In recent weeks, facing public uncertainty about coronavirus and a severe domestic shortage of medical-grade face masks, top Trump administration officials offered adamant warnings against widespread use of masks, going so far as to argue that members of the general public were more likely to catch the virus if they used them.

“You can increase your risk of getting it by wearing a mask if you are not a health care provider,” Surgeon General Jerome Adams said during an appearance on “Fox & Friends” earlier this month.

“If it’s not fitted right you’re going to fumble with it,” warned Health and Human Services Secretary Alex Azar late last month, when asked about N95 respirator masks.

“Right now, in the United States, people should not be walking around with masks,” said Dr. Anthony Fauci, an immunologist and a public face of the White House Coronavirus Task Force, on CBS’ “60 Minutes” earlier this month. He, like the others, suggested that masks could put users at risk by causing them to touch their face more often.

But as the crisis has played out around the world and intensified in parts of the U.S., reasons have emerged to doubt the wisdom of this guidance, which ranks among the most forceful warnings against mask use by national health authorities anywhere and does not differentiate between medical-grade masks and simple cloth coverings.
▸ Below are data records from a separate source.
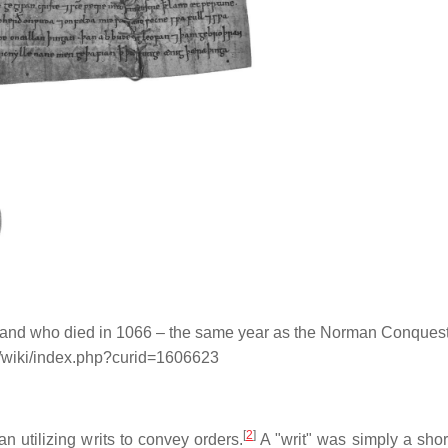
gland who died in 1066 – the same year as the Norman Conquest
g/wiki/index.php?curid=1606623
[
2
]
n utilizing writs to convey orders.
A "writ" was simply a short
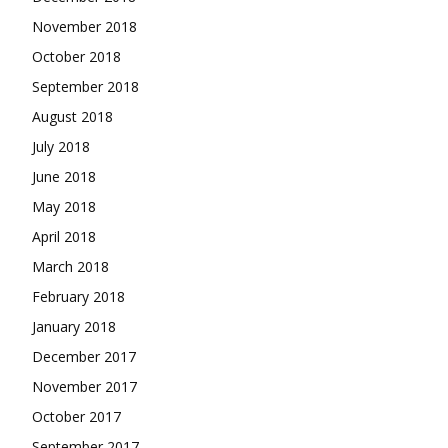
November 2018
October 2018
September 2018
August 2018
July 2018
June 2018
May 2018
April 2018
March 2018
February 2018
January 2018
December 2017
November 2017
October 2017
September 2017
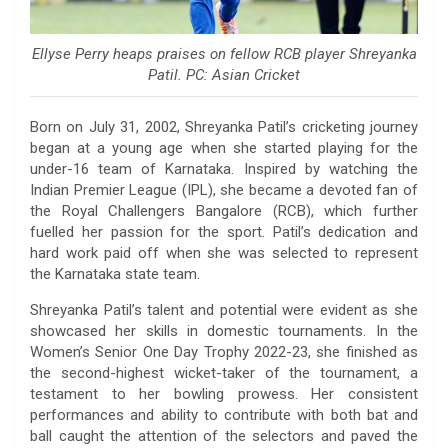
Ellyse Perry heaps praises on fellow RCB player Shreyanka
Patil. PC: Asian Cricket
Born on July 31, 2002, Shreyanka Patil’s cricketing journey
began at a young age when she started playing for the
under-16 team of Karnataka. Inspired by watching the
Indian Premier League (IPL), she became a devoted fan of
the Royal Challengers Bangalore (RCB), which further
fuelled her passion for the sport. Patil’s dedication and
hard work paid off when she was selected to represent
the Karnataka state team.
Shreyanka Patil’s talent and potential were evident as she
showcased her skills in domestic tournaments. In the
Women’s Senior One Day Trophy 2022-23, she finished as
the second-highest wicket-taker of the tournament, a
testament to her bowling prowess. Her consistent
performances and ability to contribute with both bat and
ball caught the attention of the selectors and paved the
A number of societies where mask use is more widespread, and where mask shortages have been less severe, seem to have had more success containing the virus. Now, some health experts, who say there is no evidence for the claim that masks increase users’ risk of catching the virus, are calling for more widespread use of face coverings in the U.S.
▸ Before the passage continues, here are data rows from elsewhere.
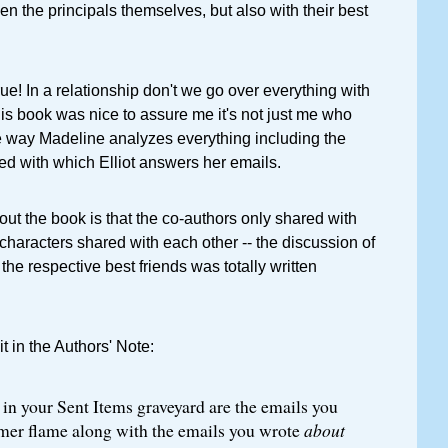
en the principals themselves, but also with their best
rue! In a relationship don't we go over everything with
his book was nice to assure me it's not just me who
he way Madeline analyzes everything including the
ed with which Elliot answers her emails.
out the book is that the co-authors only shared with
characters shared with each other -- the discussion of
 the respective best friends was totally written
t in the Authors' Note:
n your Sent Items graveyard are the emails you
rmer flame along with the emails you wrote
about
“Guidance needs to change and needs to be clear that these nonmedical, nonsurgical masks are beneficial to the general public and should be worn when outside of the home,” said Robert Hecht, a professor of epidemiology at the Yale School of Public Health.

The increasing calls for more use of masks raise the question of whether authorities’ recommendations were based on genuine concerns about spreading Covid-19 or instead motivated by a desire to prevent a run on limited supplies of masks: “Seriously people — STOP BUYING MASKS!” tweeted Adams in late February. “They are NOT effective in preventing general public from catching #Coronavirus but if healthcare providers can’t get them to care for sick patients, it puts them and our communities at risk!”